As cheaper technology and an inexhaustible hipness quotient have led to more films being produced, theatrical distribution has become more expensive, the outlets more cautious and returns on investment more dubious.
 
The Internet is absorbing some of the spillover. IndieFlix, founded by Scilla Andreen and her business partner, the filmmaker Gian-Carlo Scandiuzzi, is one place aspiring filmmakers can go. Directors submit their films, which are then posted on the Web site, www.indieflix.com. When users log on and click to buy the films that capture their interest, IndieFlix burns them onto a DVD and ships them out. The price is $9.95.
 
Andreen's motto: "Own a movie for less than a movie ticket."
 
IndieFlix may be as close to a no-risk deal as filmmakers are likely to find: All they need to provide is proof that the rights to their film have been cleared, and a master to be copied.

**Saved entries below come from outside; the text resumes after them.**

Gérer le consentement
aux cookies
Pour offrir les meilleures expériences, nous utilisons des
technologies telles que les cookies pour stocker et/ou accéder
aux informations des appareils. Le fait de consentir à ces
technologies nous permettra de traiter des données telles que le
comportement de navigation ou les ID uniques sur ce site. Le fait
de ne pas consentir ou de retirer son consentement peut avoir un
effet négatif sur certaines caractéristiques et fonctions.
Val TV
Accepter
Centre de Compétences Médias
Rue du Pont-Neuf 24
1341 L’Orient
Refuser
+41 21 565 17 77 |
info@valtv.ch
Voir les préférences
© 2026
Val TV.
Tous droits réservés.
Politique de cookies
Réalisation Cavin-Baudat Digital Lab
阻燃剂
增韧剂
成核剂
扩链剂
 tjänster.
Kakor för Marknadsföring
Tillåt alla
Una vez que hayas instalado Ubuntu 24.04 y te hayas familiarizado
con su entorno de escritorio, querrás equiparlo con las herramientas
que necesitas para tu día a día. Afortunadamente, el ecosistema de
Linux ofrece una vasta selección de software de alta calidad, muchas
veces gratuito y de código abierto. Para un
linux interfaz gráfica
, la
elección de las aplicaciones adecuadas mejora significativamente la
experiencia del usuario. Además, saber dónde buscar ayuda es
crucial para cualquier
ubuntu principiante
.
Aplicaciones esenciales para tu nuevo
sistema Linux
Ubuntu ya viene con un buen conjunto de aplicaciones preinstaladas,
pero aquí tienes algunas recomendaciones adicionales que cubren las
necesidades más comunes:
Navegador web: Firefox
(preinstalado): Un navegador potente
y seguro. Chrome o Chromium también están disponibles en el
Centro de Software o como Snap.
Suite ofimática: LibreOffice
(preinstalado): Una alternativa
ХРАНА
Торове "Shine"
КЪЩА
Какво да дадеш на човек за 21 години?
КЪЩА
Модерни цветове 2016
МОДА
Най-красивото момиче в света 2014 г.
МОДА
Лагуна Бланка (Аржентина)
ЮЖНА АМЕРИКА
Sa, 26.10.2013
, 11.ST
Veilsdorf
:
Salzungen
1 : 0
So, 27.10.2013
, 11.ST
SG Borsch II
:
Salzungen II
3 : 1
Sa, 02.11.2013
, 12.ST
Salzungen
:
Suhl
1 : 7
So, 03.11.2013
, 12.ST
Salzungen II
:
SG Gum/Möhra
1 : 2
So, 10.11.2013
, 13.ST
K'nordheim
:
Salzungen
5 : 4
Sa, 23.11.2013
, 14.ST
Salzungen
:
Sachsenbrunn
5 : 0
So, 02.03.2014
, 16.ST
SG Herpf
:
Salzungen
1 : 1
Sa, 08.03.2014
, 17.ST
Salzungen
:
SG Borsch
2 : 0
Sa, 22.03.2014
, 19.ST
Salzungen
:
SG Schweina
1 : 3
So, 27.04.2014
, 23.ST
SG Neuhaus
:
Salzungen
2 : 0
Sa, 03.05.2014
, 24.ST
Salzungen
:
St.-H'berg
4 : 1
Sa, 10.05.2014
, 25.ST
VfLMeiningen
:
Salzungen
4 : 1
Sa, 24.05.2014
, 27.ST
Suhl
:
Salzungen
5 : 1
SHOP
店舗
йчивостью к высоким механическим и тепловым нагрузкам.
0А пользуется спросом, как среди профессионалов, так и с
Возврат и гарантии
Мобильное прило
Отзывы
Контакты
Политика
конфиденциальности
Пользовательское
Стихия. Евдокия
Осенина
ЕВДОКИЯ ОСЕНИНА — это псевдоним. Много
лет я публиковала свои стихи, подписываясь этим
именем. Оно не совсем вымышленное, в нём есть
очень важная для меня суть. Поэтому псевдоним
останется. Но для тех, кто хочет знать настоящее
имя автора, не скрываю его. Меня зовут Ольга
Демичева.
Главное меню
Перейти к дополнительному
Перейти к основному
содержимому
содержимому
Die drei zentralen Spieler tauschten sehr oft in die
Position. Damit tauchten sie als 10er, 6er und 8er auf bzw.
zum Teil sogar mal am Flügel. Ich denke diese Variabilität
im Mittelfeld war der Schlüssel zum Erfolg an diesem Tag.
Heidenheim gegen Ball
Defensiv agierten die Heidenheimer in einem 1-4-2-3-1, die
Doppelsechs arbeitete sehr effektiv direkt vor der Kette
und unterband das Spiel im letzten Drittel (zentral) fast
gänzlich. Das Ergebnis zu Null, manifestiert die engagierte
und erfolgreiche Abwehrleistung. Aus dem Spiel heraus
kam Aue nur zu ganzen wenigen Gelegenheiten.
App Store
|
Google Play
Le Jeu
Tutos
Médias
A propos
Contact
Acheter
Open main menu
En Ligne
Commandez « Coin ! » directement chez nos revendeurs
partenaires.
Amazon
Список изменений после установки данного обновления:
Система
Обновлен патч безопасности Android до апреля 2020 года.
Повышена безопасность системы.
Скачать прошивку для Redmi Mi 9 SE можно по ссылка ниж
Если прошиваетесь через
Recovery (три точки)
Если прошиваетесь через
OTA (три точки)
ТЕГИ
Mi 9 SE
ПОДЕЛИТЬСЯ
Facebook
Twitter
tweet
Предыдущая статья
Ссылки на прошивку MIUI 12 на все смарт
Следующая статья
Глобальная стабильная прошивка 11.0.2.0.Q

And in contrast to the usual practice, the filmmakers retain all the rights.
 
IndieFlix represents "a platform to present their work to an audience that under normal circumstances wouldn't be available to them," said the actress Whoopi Goldberg, who is on the company's advisory board.
 
"As one who works inside and outside the system, I've come to understand that distribution is a key component," Goldberg said. "And from a purely economical standpoint, if there's a way for folks to participate," it would be "a win-win for everybody involved."
 
Still, to many filmmakers, success online will always be a far cry from success in the theaters. "That's our art - and we think it needs to be bigger than life, on the screen, the group experience in the dark," said Andreen of IndieFlix, 43, a filmmaker herself as well as an Emmy-nominated costume designer. "All filmmakers want that."
 
Andreen and her business partner, Scandiuzzi, have made two films together, one of them the feature "Outpatient," and several shorts.
 
"We had distribution offers from Artisan and Lions Gate and various other name companies and realized that the terms were so horrible," Andreen said. "They wanted the rights for 20 years. We got them down to seven." She said the terms were so ridiculous that "you'd have to make $10 million before you begin to see a penny, and then they still wanted you to go out and do this grass-roots campaign and marketing and publicity for our own movies, even after we had to do all that other stuff."
 
They opted to raise the money on the Web. They were following the model of Bob Berney, who orchestrated the unorthodox distribution strategies of "My Big Fat Greek Wedding," "Memento" and "The Last Temptation of Christ." Now at Picturehouse, Berney approves of their innovation.
 
It takes the shelf-space argument out of retail DVD sales, he said, because the major retailers have room for very little other than the blockbusters. But one problem, he said of IndieFlix, is, "How are people going to hear about it?"
 
IndieFlix may be the movie director's version of the Last Chance Saloon. "We might be the last stop on the track," Andreen said, "but our goal is that eventually filmmakers will go out with their little mini-DVD cams and make a movie for practically nothing, specifically to sell it on IndieFlix because it costs them nothing. And we give them the publicity tools, the marketing tools, and we make it for them and deliver it in a timely manner.
 
"We feel every film has an audience."